Requirement:
Starting at the line that contains "Опель на Антару", restate each line word for word through the final line of the data, keeping both ends.

Material supplied:

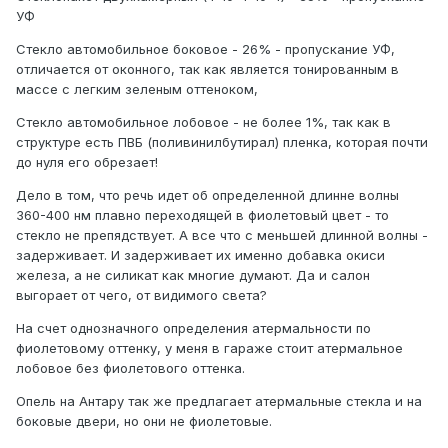
УФ
Стекло автомобильное боковое - 26% - пропускание УФ,
отличается от оконного, так как является тонированным в
массе с легким зеленым оттеноком,
Стекло автомобильное лобовое - не более 1%, так как в
структуре есть ПВБ (поливинилбутирал) пленка, которая почти
до нуля его обрезает!
Дело в том, что речь идет об определенной длинне волны
360-400 нм плавно переходящей в фиолетовый цвет - то
стекло не препядствует. А все что с меньшей длинной волны -
задерживает. И задерживает их именно добавка окиси
железа, а не силикат как многие думают. Да и салон
выгорает от чего, от видимого света?
На счет однозначного определения атермальности по
фиолетовому оттенку, у меня в гараже стоит атермальное
лобовое без фиолетового оттенка.
Опель на Антару так же предлагает атермальные стекла и на
боковые двери, но они не фиолетовые.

Response:
Опель на Антару так же предлагает атермальные стекла и на
боковые двери, но они не фиолетовые.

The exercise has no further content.